• **Study material**
━━━

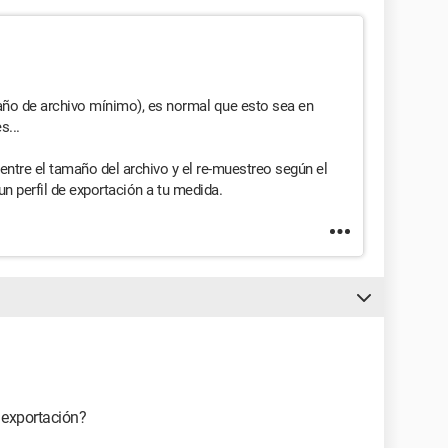
año de archivo mínimo), es normal que esto sea en
s...
tre el tamaño del archivo y el re-muestreo según el
 un perfil de exportación a tu medida.
 exportación?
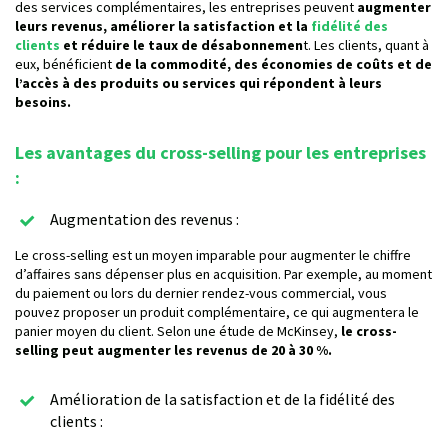
des services complémentaires, les entreprises peuvent
augmenter
leurs revenus, améliorer la satisfaction et la
fidélité des
clients
et réduire le taux de désabonnemen
t. Les clients, quant à
eux, bénéficient
de la commodité, des économies de coûts et de
l’accès à des produits ou services qui répondent à leurs
besoins.
Les avantages du cross-selling pour les entreprises
:
Augmentation des revenus :
Le cross-selling est un moyen imparable pour augmenter le chiffre
d’affaires sans dépenser plus en acquisition. Par exemple, au moment
du paiement ou lors du dernier rendez-vous commercial, vous
pouvez proposer un produit complémentaire, ce qui augmentera le
panier moyen du client. Selon une étude de McKinsey,
le cross-
selling peut augmenter les revenus de 20 à 30 %.
Amélioration de la satisfaction et de la fidélité des
clients :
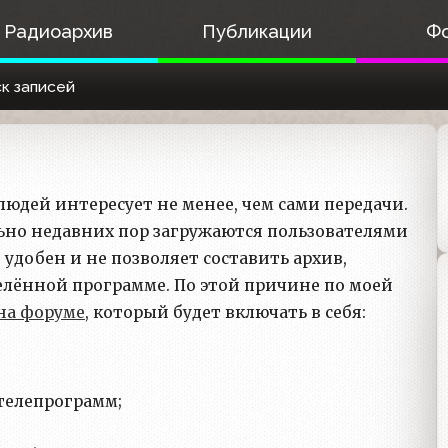
Радиоархив
Публикации
Ф
к записей
юдей интересует не менее, чем сами передачи.
льно недавних пор загружаются пользователями
 удобен и не позволяет составить архив,
елённой программе. По этой причине по моей
на форуме
, который будет включать в себя:
телепрограмм;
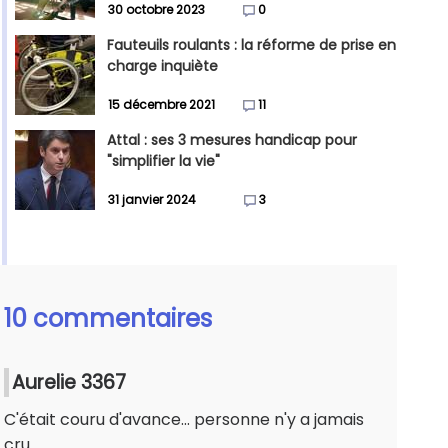
30 octobre 2023
0
Fauteuils roulants : la réforme de prise en
charge inquiète
15 décembre 2021
11
Attal : ses 3 mesures handicap pour
"simplifier la vie"
31 janvier 2024
3
10 commentaires
Aurelie 3367
C'était couru d'avance... personne n'y a jamais
cru...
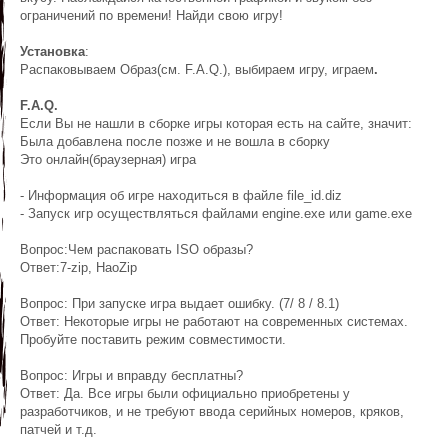
ограничений по времени! Найди свою игру!
Установка
:
Распаковываем Образ(см. F.A.Q.), выбираем игру, играем
.
F.A.Q.
Если Вы не нашли в сборке игры которая есть на сайте, значит:
Была добавлена после позже и не вошла в сборку
Это онлайн(браузерная) игра
- Информация об игре находиться в файле file_id.diz
- Запуск игр осуществляться файлами engine.exe или game.exe
Вопрос:Чем распаковать ISO образы?
Ответ:7-zip, HaoZip
Вопрос: При запуске игра выдает ошибку. (7/ 8 / 8.1)
Ответ: Некоторые игры не работают на современных системах.
Пробуйте поставить режим совместимости.
Вопрос: Игры и вправду бесплатны?
Ответ: Да. Все игры были официально приобретены у
разработчиков, и не требуют ввода серийных номеров, кряков,
патчей и т.д.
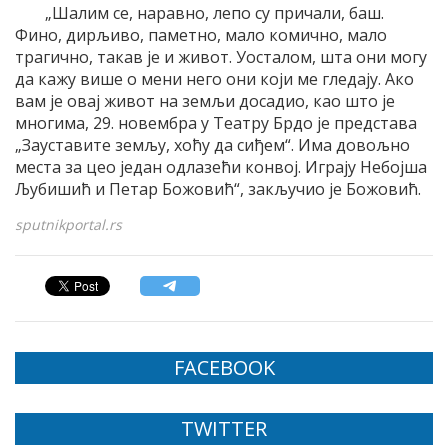
„Шалим се, наравно, лепо су причали, баш.
Фино, дирљиво, паметно, мало комично, мало
трагично, такав је и живот. Уосталом, шта они могу
да кажу више о мени него они који ме гледају. Ако
вам је овај живот на земљи досадио, као што је
многима, 29. новембра у Театру Брдо је представа
„Зауставите земљу, хоћу да сиђем“. Има довољно
места за цео један одлазећи конвој. Играју Небојша
Љубишић и Петар Божовић“, закључио је Божовић.
sputnikportal.rs
FACEBOOK
TWITTER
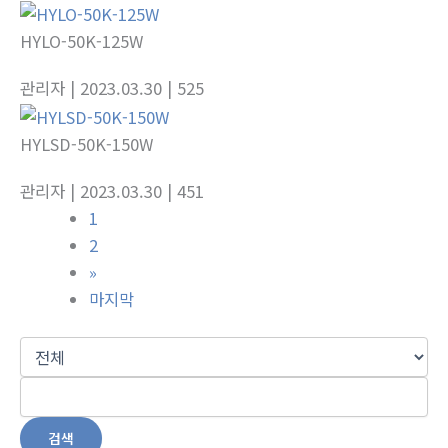
HYLO-50K-125W
관리자
| 2023.03.30
| 525
HYLSD-50K-150W
관리자
| 2023.03.30
| 451
1
2
»
마지막
검색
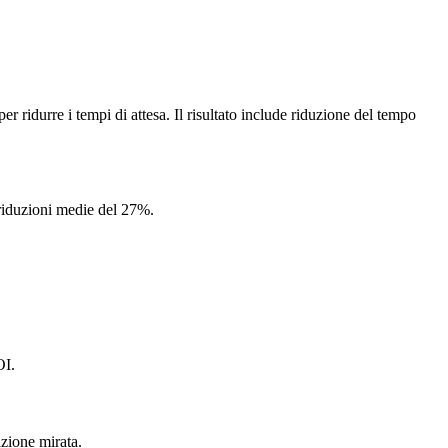
idurre i tempi di attesa. Il risultato include riduzione del tempo
 riduzioni medie del 27%.
OI.
zione mirata.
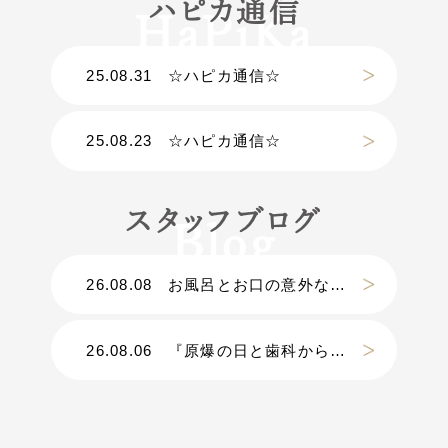
ハピカ通信
25.08.31
☆ハピカ通信☆
25.08.23
☆ハピカ通信☆
スタッフブログ
26.08.08
お風呂とお口の意外な関係
26.08.06
『原爆の日と歯科から考える災害』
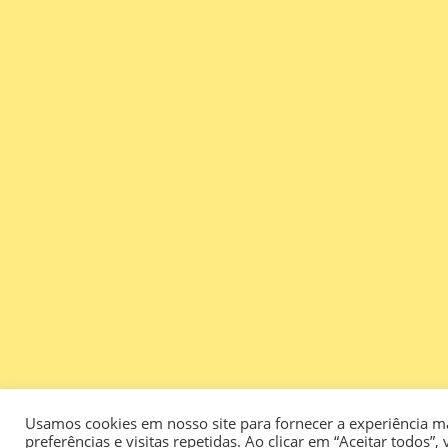
Usamos cookies em nosso site para fornecer a experiência m
preferências e visitas repetidas. Ao clicar em “Aceitar todo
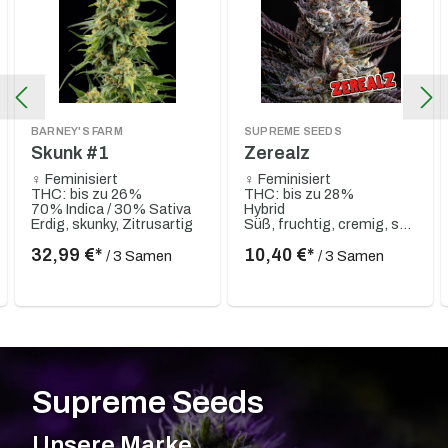
BARNEY'S FARM
SUPREME SEEDS
Skunk #1
Zerealz
♀ Feminisiert
♀ Feminisiert
THC: bis zu 26%
THC: bis zu 28%
70% Indica / 30% Sativa
Hybrid
Erdig, skunky, Zitrusartig
Süß, fruchtig, cremig, sahnig, Vanille
32,99 €*
10,40 €*
/ 3 Samen
/ 3 Samen
Supreme Seeds
Unsere Marke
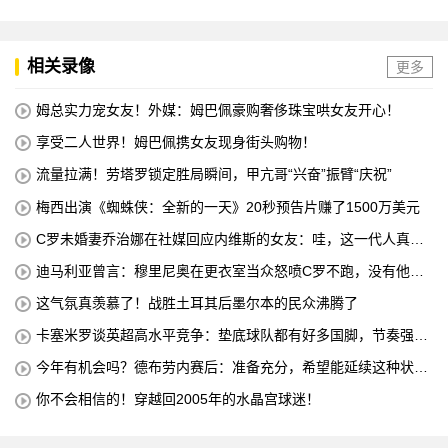
相关录像
更多
姆总实力宠女友！外媒：姆巴佩豪购奢侈珠宝哄女友开心！
享受二人世界！姆巴佩携女友现身街头购物！
流量拉满！劳塔罗锁定胜局瞬间，甲亢哥“兴奋”振臂“庆祝”
梅西出演《蜘蛛侠：全新的一天》20秒预告片赚了1500万美元
C罗未婚妻乔治娜在社媒回应内维斯的女友：哇，这一代人真劲
儿
迪马利亚曾言：穆里尼奥在更衣室当众怒喷C罗不跑，没有他不
敢惹
这气氛真羡慕了！战胜土耳其后墨尔本的民众沸腾了
卡塞米罗谈英超高水平竞争：垫底球队都有好多国脚，节奏强度
太高
今年有机会吗？德布劳内赛后：准备充分，希望能延续这种状
态！
你不会相信的！穿越回2005年的水晶宫球迷！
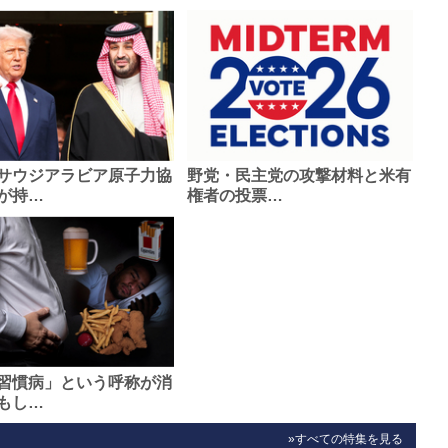
サウジアラビア原子力協
野党・民主党の攻撃材料と米有
が持…
権者の投票…
習慣病」という呼称が消
もし…
»すべての特集を見る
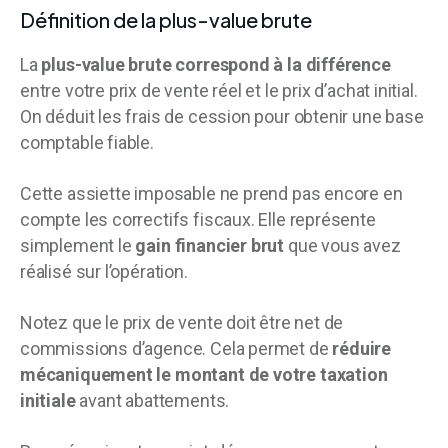
Définition de la plus-value brute
La
plus-value brute correspond à la différence
entre votre prix de vente réel et le prix d’achat initial.
On déduit les frais de cession pour obtenir une base
comptable fiable.
Cette assiette imposable ne prend pas encore en
compte les correctifs fiscaux. Elle représente
simplement le
gain financier brut
que vous avez
réalisé sur l’opération.
Notez que le prix de vente doit être net de
commissions d’agence. Cela permet de
réduire
mécaniquement le montant de votre taxation
initiale
avant abattements.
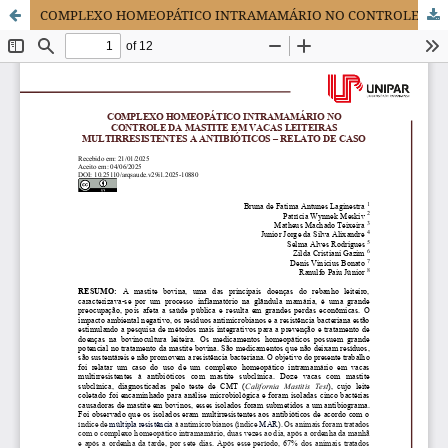
COMPLEXO HOMEOPÁTICO INTRAMAMÁRIO NO CONTROLE DA MASTITE EM VACAS LEITEIRAS MULTIRRESISTENTES A ANTIBIÓTICOS – RELATO DE CASO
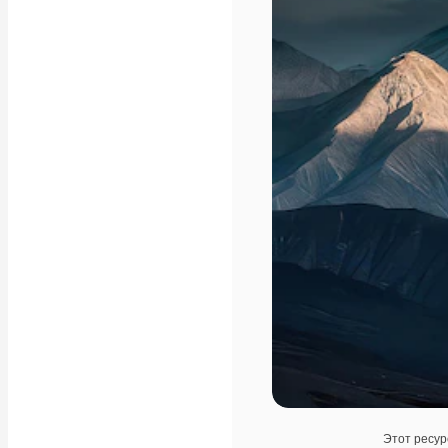
Этот ресур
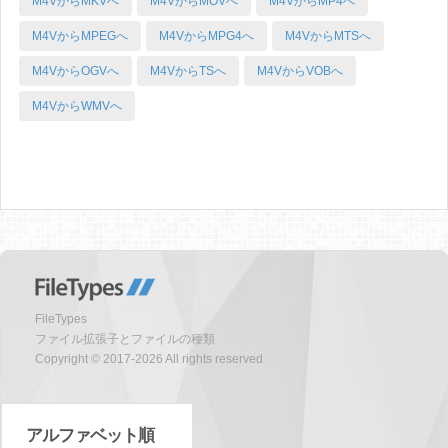
M4VからMKVへ
M4VからMOVへ
M4VからMP4へ
M4VからMPEGへ
M4VからMPG4へ
M4VからMTSへ
M4VからOGVへ
M4VからTSへ
M4VからVOBへ
M4VからWMVへ
FileTypes
ファイル拡張子とファイルの種類
Copyright © 2017-2026 All rights reserved
アルファベット順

━━━

Nothing but the lines from the one containing "compte les correctifs" through the last line of the material may appear in the answer, transcribed exactly and with no pictures.

• **Solution to this task**
compte les correctifs fiscaux. Elle représente
simplement le
gain financier brut
que vous avez
réalisé sur l’opération.
Notez que le prix de vente doit être net de
commissions d’agence. Cela permet de
réduire
mécaniquement le montant de votre taxation
initiale
avant abattements.
COMPLEXO HOMEOPÁTICO INTRAMAMÁRIO NO CONTROLE DA MASTITE EM VACAS LEITEIRAS MULTIRRESISTENTES A ANTIBIÓTICOS – RELATO DE CASO
Этот ресур
M4VからMKVへ
M4VからMOVへ
M4VからMP4へ
M4VからMPEGへ
M4VからMPG4へ
M4VからMTSへ
M4VからOGVへ
M4VからTSへ
M4VからVOBへ
M4VからWMVへ
FileTypes
ファイル拡張子とファイルの種類
Copyright © 2017-2026 All rights reserved
アルファベット順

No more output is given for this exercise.